• **Required work**:
Using the records beneath, say how many lines contain the word "Sale", without comment.

• **Supplied records**:
*** Begin section ***

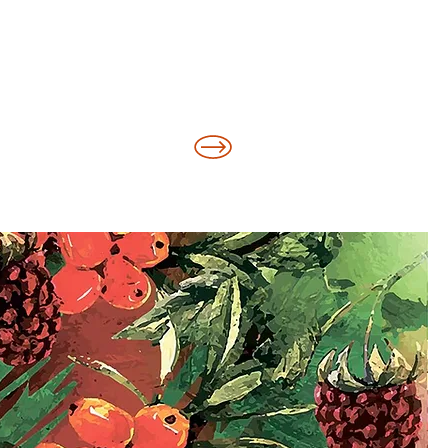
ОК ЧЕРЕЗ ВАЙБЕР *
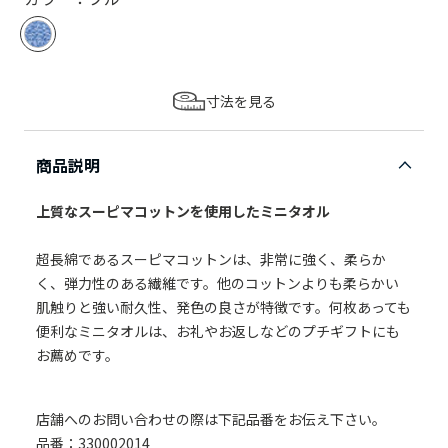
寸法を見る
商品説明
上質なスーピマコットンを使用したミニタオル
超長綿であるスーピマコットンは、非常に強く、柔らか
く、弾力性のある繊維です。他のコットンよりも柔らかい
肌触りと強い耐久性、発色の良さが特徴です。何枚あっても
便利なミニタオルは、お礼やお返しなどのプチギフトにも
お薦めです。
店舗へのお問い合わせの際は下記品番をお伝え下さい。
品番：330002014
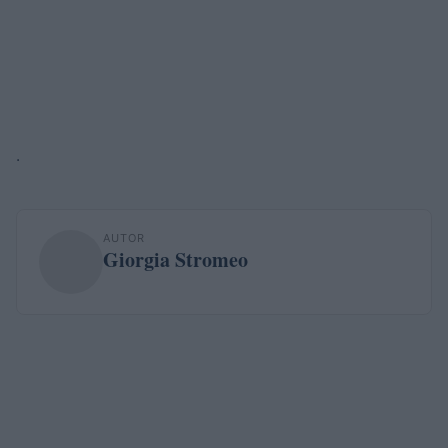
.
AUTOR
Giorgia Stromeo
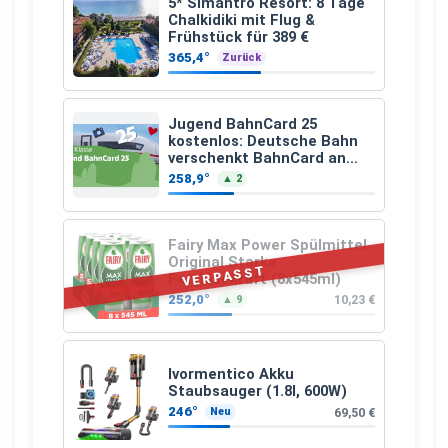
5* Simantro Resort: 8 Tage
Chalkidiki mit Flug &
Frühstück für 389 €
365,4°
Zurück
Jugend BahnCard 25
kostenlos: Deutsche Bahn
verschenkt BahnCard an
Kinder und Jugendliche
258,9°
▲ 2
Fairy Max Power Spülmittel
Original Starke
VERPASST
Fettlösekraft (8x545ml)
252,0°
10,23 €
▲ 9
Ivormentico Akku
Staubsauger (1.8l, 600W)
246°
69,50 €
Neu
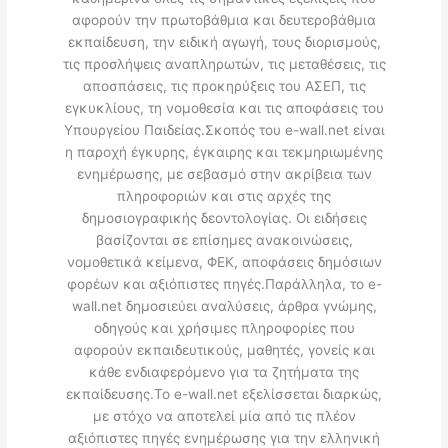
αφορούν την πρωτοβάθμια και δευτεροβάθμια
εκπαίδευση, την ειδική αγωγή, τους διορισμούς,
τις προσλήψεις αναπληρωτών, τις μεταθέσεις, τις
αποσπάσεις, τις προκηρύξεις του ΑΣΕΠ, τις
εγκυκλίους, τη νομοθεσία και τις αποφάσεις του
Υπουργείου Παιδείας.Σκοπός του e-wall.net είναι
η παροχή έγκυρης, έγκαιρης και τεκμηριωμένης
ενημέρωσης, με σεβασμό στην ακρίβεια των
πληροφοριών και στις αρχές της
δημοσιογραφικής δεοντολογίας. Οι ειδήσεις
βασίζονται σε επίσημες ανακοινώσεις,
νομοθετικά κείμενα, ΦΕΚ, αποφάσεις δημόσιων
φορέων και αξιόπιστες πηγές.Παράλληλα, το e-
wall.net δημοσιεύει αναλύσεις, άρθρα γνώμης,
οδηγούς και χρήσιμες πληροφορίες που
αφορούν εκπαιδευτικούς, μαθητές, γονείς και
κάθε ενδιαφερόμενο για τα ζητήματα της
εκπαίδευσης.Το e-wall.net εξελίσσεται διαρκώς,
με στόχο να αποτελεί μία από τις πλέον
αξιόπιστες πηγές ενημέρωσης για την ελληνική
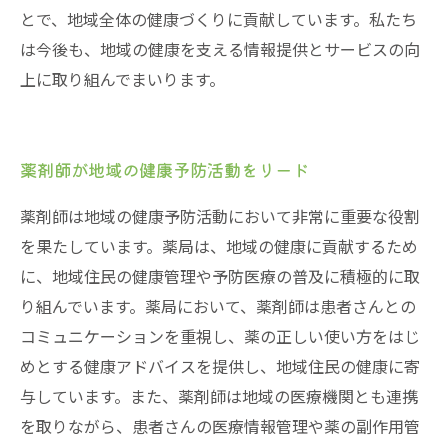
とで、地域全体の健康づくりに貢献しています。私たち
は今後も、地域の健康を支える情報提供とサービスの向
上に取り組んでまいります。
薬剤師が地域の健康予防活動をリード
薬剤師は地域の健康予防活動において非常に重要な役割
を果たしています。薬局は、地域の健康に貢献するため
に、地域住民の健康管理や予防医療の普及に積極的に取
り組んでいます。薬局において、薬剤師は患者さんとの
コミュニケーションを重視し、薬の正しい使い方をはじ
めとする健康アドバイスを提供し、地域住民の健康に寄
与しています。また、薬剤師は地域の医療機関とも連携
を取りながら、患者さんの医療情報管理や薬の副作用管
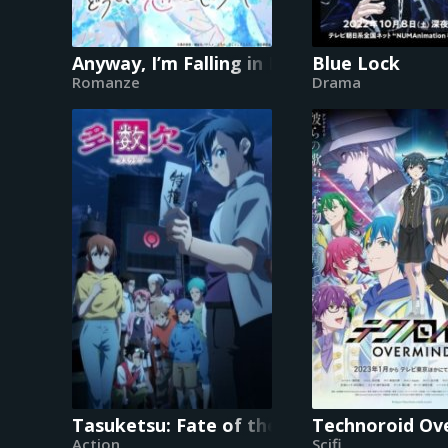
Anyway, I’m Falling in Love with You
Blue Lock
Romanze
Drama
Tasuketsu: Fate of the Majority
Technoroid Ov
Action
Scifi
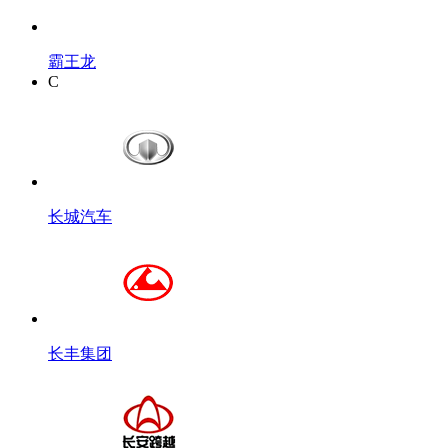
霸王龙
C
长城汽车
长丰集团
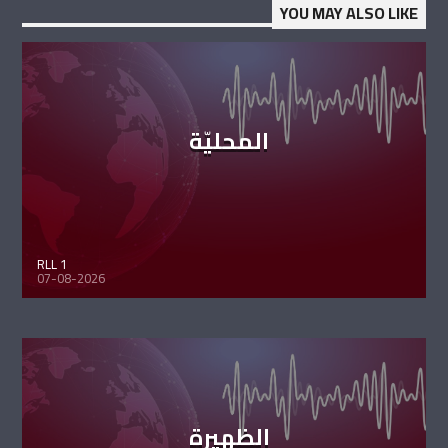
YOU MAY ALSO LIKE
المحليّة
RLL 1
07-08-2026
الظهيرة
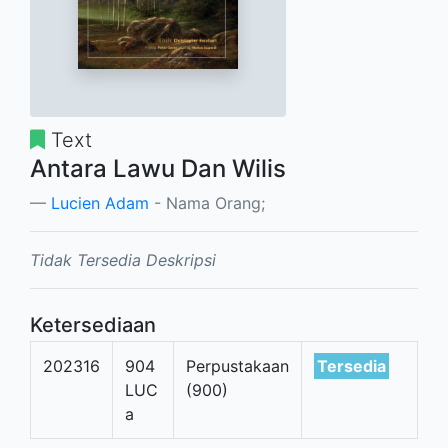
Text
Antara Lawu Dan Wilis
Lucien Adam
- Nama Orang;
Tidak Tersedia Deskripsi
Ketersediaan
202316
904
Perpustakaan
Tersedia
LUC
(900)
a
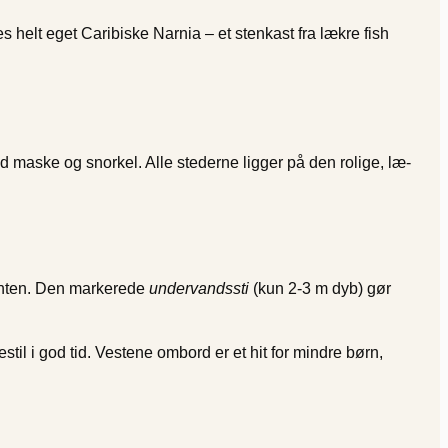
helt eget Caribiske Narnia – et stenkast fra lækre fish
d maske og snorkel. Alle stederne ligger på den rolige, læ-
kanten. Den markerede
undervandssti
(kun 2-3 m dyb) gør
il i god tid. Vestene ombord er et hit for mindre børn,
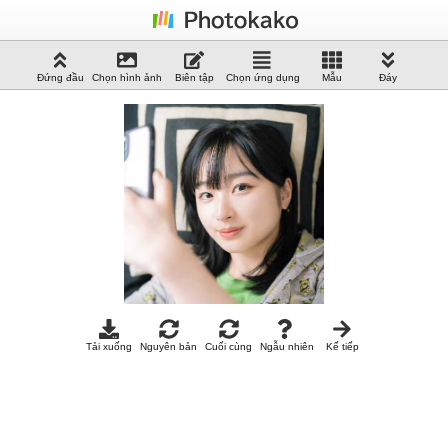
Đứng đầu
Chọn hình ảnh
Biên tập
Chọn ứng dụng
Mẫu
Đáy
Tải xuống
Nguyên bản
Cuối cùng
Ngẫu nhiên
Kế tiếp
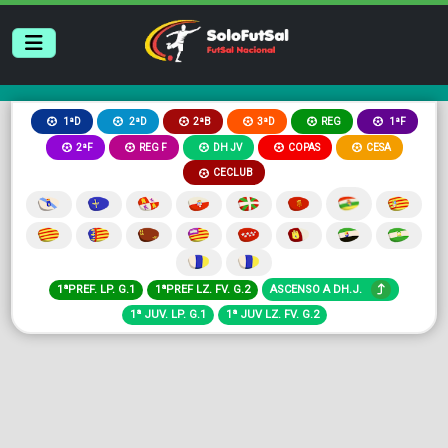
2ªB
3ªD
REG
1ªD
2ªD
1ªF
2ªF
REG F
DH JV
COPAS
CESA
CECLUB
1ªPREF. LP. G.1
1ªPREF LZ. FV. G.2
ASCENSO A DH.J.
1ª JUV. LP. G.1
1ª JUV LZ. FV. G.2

*** End section ***
*** Begin section ***

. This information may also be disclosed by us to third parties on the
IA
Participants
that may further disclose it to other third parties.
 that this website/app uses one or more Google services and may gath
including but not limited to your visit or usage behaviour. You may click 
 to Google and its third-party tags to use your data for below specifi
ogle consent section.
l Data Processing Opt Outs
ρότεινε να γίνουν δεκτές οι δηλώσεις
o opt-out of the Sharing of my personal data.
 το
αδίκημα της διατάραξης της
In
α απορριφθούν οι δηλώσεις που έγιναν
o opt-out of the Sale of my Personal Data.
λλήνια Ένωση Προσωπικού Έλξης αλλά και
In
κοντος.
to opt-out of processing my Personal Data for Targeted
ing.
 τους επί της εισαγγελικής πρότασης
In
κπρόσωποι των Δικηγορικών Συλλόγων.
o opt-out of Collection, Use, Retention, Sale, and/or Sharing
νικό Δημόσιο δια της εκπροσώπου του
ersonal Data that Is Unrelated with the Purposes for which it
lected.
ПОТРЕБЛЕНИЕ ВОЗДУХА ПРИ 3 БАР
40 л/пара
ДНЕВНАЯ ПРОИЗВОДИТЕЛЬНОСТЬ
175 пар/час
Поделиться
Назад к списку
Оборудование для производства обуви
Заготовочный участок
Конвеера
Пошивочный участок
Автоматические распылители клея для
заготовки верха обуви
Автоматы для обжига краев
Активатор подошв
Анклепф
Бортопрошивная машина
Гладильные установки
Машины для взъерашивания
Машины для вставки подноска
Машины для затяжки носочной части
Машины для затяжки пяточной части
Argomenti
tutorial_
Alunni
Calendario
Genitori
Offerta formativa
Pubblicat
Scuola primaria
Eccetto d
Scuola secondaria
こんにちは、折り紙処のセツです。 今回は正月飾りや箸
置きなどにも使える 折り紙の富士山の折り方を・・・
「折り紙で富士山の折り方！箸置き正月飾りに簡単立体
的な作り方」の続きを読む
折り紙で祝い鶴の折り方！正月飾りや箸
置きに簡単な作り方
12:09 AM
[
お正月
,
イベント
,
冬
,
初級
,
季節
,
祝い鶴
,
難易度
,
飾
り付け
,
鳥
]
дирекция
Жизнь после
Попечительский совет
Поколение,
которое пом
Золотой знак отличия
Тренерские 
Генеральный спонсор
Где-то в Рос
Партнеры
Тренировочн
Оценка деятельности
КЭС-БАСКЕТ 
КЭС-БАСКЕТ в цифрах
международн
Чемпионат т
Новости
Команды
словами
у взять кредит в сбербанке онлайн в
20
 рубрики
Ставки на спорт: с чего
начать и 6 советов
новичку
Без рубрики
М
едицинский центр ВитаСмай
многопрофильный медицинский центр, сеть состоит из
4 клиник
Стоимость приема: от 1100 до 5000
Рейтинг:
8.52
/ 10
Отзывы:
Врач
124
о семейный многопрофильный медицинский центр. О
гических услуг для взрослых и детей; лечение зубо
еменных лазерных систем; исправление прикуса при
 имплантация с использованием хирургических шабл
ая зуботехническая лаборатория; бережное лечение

*** End section ***
*** Begin section ***

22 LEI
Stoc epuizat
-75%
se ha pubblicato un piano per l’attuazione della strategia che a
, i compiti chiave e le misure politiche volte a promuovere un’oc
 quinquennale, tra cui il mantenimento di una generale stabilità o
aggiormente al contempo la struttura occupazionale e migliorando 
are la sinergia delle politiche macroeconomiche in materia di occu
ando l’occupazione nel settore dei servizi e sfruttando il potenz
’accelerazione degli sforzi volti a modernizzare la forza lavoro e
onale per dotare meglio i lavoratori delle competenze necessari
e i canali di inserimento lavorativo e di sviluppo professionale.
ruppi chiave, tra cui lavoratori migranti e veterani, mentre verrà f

*** End section ***

• **Expected output**:
2